--- Exercise aim ---
Copy out all of the data that follows, exactly as it appears.

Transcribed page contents
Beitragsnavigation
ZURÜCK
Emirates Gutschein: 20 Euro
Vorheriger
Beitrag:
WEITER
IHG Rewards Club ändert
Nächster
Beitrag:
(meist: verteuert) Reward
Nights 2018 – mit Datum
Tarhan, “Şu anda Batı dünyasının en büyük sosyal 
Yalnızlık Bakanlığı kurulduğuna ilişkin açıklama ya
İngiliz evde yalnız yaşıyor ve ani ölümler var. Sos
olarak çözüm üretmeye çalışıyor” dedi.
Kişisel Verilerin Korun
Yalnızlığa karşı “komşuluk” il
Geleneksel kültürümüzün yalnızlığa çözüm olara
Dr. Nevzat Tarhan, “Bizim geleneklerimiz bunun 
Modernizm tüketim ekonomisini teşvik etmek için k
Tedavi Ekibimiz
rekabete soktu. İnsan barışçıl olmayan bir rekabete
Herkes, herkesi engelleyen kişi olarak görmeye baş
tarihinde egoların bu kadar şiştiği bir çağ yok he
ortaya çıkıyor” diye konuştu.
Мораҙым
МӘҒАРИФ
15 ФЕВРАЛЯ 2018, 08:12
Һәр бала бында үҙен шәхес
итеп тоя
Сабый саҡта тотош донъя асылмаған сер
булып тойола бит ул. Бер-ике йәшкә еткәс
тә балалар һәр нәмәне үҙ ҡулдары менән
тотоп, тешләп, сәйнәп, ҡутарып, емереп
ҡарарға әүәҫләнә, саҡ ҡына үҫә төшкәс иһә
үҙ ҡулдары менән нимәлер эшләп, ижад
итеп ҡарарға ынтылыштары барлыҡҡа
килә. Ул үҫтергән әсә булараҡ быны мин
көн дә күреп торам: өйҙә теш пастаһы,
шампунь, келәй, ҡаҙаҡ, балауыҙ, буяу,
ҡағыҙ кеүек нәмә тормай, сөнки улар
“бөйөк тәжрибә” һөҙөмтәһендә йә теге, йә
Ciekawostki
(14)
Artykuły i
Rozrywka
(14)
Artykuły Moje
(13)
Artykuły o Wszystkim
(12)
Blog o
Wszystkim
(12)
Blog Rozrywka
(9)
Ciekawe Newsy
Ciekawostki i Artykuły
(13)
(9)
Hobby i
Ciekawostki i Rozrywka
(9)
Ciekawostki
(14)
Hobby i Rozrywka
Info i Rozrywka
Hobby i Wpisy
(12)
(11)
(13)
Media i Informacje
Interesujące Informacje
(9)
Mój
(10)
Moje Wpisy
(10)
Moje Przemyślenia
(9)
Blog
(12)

--- Exercise solution ---
Beitragsnavigation
ZURÜCK
Emirates Gutschein: 20 Euro
Vorheriger
Beitrag:
WEITER
IHG Rewards Club ändert
Nächster
Beitrag:
(meist: verteuert) Reward
Nights 2018 – mit Datum
Tarhan, “Şu anda Batı dünyasının en büyük sosyal 
Yalnızlık Bakanlığı kurulduğuna ilişkin açıklama ya
İngiliz evde yalnız yaşıyor ve ani ölümler var. Sos
olarak çözüm üretmeye çalışıyor” dedi.
Kişisel Verilerin Korun
Yalnızlığa karşı “komşuluk” il
Geleneksel kültürümüzün yalnızlığa çözüm olara
Dr. Nevzat Tarhan, “Bizim geleneklerimiz bunun 
Modernizm tüketim ekonomisini teşvik etmek için k
Tedavi Ekibimiz
rekabete soktu. İnsan barışçıl olmayan bir rekabete
Herkes, herkesi engelleyen kişi olarak görmeye baş
tarihinde egoların bu kadar şiştiği bir çağ yok he
ortaya çıkıyor” diye konuştu.
Мораҙым
МӘҒАРИФ
15 ФЕВРАЛЯ 2018, 08:12
Һәр бала бында үҙен шәхес
итеп тоя
Сабый саҡта тотош донъя асылмаған сер
булып тойола бит ул. Бер-ике йәшкә еткәс
тә балалар һәр нәмәне үҙ ҡулдары менән
тотоп, тешләп, сәйнәп, ҡутарып, емереп
ҡарарға әүәҫләнә, саҡ ҡына үҫә төшкәс иһә
үҙ ҡулдары менән нимәлер эшләп, ижад
итеп ҡарарға ынтылыштары барлыҡҡа
килә. Ул үҫтергән әсә булараҡ быны мин
көн дә күреп торам: өйҙә теш пастаһы,
шампунь, келәй, ҡаҙаҡ, балауыҙ, буяу,
ҡағыҙ кеүек нәмә тормай, сөнки улар
“бөйөк тәжрибә” һөҙөмтәһендә йә теге, йә
Ciekawostki
(14)
Artykuły i
Rozrywka
(14)
Artykuły Moje
(13)
Artykuły o Wszystkim
(12)
Blog o
Wszystkim
(12)
Blog Rozrywka
(9)
Ciekawe Newsy
Ciekawostki i Artykuły
(13)
(9)
Hobby i
Ciekawostki i Rozrywka
(9)
Ciekawostki
(14)
Hobby i Rozrywka
Info i Rozrywka
Hobby i Wpisy
(12)
(11)
(13)
Media i Informacje
Interesujące Informacje
(9)
Mój
(10)
Moje Wpisy
(10)
Moje Przemyślenia
(9)
Blog
(12)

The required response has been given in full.